Randy Moss and Michael Irvin ranked too high.

Cris Carter and Marvin Harrison ranked too low.

Lance Alworth, Tim Brown, Andre Reed, Art Monk and -- fill in the name of your favorite wideout -- deserved a spot on ESPN.com's list of 10 greatest receivers.

Those were recurring themes among the more than 3,000 comments posted during the first 48 hours after publication.

ESPN.com's list drew from the insights and rankings of seven expert panelists, and yet no single panelist would have endorsed the final composite list.
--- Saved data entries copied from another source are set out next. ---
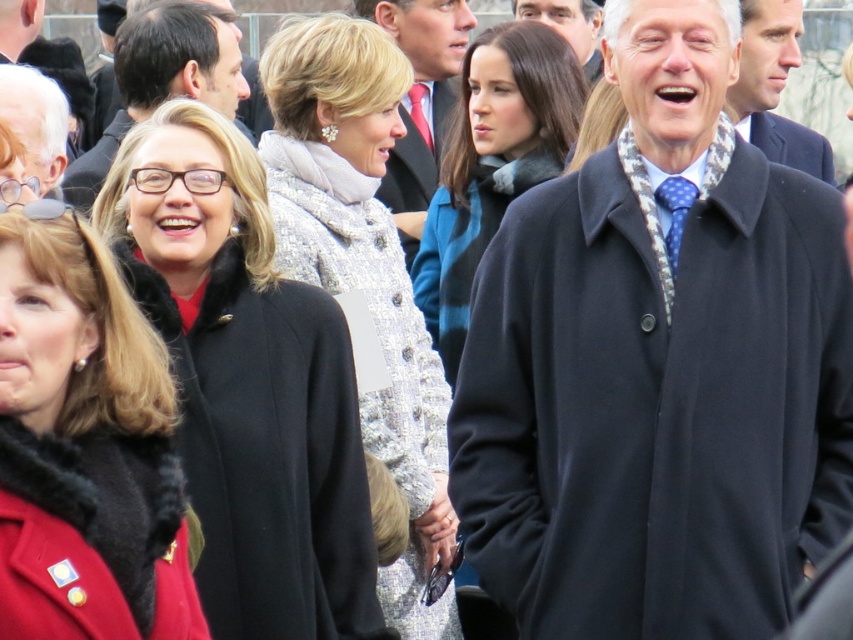 Can you confirm if teal wool coat at center is thinner than smooth blue tie at center?

In fact, teal wool coat at center might be wider than smooth blue tie at center.

Who is more distant from viewer, (560, 84) or (561, 35)?

The point (561, 35) is behind.

Is point (531, 83) closer to viewer compared to point (585, 22)?

Yes, point (531, 83) is closer to viewer.

This screenshot has height=640, width=853. What are the coordinates of `teal wool coat at center` in the screenshot? It's located at (492, 163).

The width and height of the screenshot is (853, 640). Describe the element at coordinates (36, 122) in the screenshot. I see `matte black coat at left` at that location.

Between matte black coat at left and polka dot silk tie at center, which one has less height?

matte black coat at left

Which is in front, point (16, 74) or point (421, 132)?

Point (16, 74) is in front.

Locate an element on the screen. matte black coat at left is located at coordinates (36, 122).

Does point (474, 152) come closer to viewer compared to point (9, 19)?

Yes, point (474, 152) is closer to viewer.

Consider the image. Can you confirm if teal wool coat at center is bigger than matte black coat at center?

Correct, teal wool coat at center is larger in size than matte black coat at center.

I want to click on teal wool coat at center, so click(492, 163). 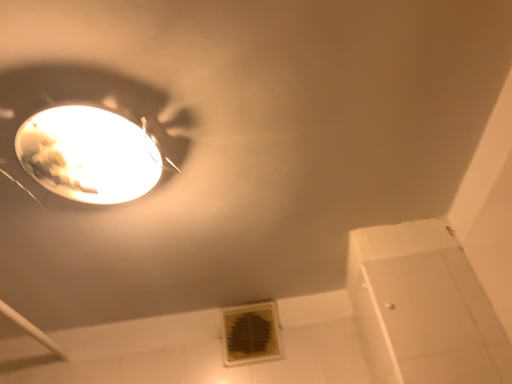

Jerry Rice, Randy Moss, Don Hutson, Irvin, Paul Warfield, Charley Taylor, Steve Largent, Cris Carter, Terrell Owens and Harrison made the list even though Rice was the only receiver to appear in every panelist's rankings.

Singling out 10 receivers meant leaving out at least 16 members of the Pro Football Hall of Fame, each with a legitimate claim for consideration.

This is what we call a conversation starter.

We hereby dedicate the remainder of this column to issues raised by those who left comments (comments edited for clarity, punctuation and length).

Comment No. 1: Marvin Harrison is vastly underrated on this list. He has better stats than Randy Moss.

While all the great receivers impressed on the stat sheet, panelists discounted numbers as a primary tool for differentiating among the greats.

When panelists did consider stats, they often valued yards per reception and touchdowns. Moss holds up well by those measures, even though he hasn't always played with great quarterbacks.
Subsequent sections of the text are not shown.